About this exercise
Your answer should be a single number: the count of lines in the entries below that contain "Person".
========
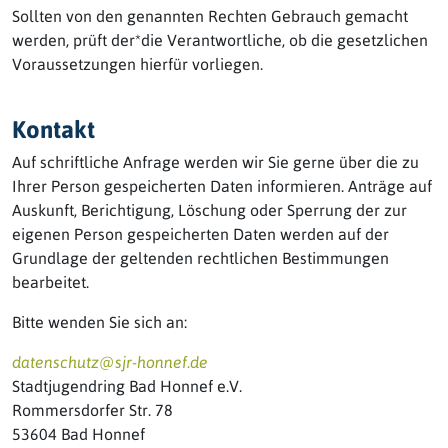
Sollten von den genannten Rechten Gebrauch gemacht
werden, prüft der*die Verantwortliche, ob die gesetzlichen
Voraussetzungen hierfür vorliegen.
Kontakt
Auf schriftliche Anfrage werden wir Sie gerne über die zu
Ihrer Person gespeicherten Daten informieren. Anträge auf
Auskunft, Berichtigung, Löschung oder Sperrung der zur
eigenen Person gespeicherten Daten werden auf der
Grundlage der geltenden rechtlichen Bestimmungen
bearbeitet.
Bitte wenden Sie sich an:
datenschutz@sjr-honnef.de
Stadtjugendring Bad Honnef e.V.
Rommersdorfer Str. 78
53604 Bad Honnef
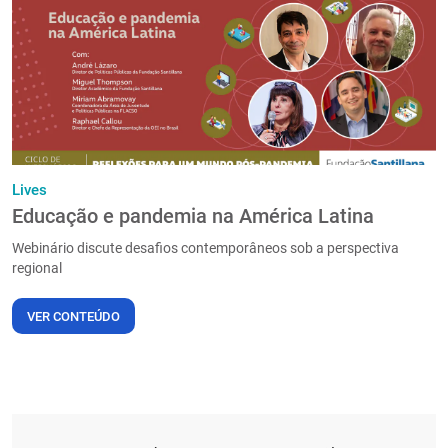
PT
Lives
Educação e pandemia na América Latina
Webinário discute desafios contemporâneos sob a perspectiva
regional
VER CONTEÚDO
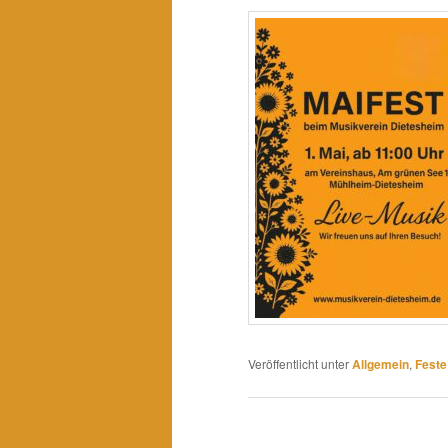
Veröffentlicht unter
Allgemein
,
Feste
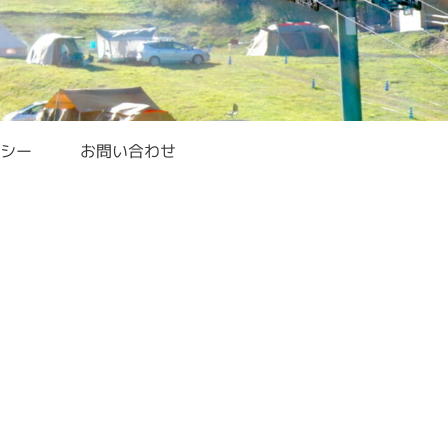
シー
お問い合わせ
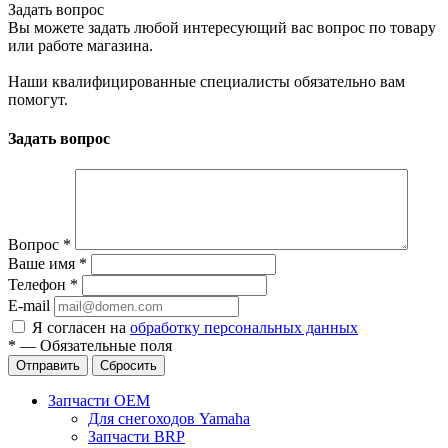
Задать вопрос
Вы можете задать любой интересующий вас вопрос по товару
или работе магазина.
Наши квалифицированные специалисты обязательно вам
помогут.
Задать вопрос
Вопрос
*
Ваше имя
*
Телефон
*
E-mail
Я согласен на
обработку персональных данных
*
—
Обязательные поля
Отправить
Сбросить
Запчасти OEM
Для снегоходов Yamaha
Запчасти BRP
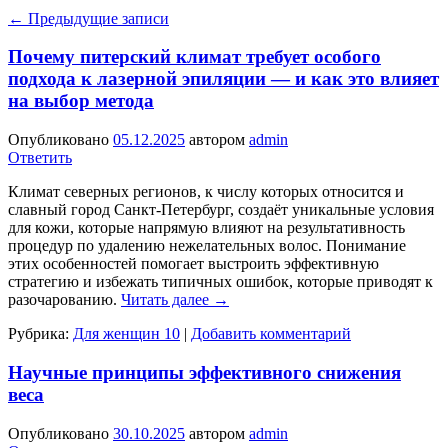
←
Предыдущие записи
Почему питерский климат требует особого
подхода к лазерной эпиляции — и как это влияет
на выбор метода
Опубликовано
05.12.2025
автором
admin
Ответить
Климат северных регионов, к числу которых относится и
славный город Санкт-Петербург, создаёт уникальные условия
для кожи, которые напрямую влияют на результативность
процедур по удалению нежелательных волос. Понимание
этих особенностей помогает выстроить эффективную
стратегию и избежать типичных ошибок, которые приводят к
разочарованию.
Читать далее
→
Рубрика:
Для женщин 10
|
Добавить комментарий
Научные принципы эффективного снижения
веса
Опубликовано
30.10.2025
автором
admin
========
Written solution
2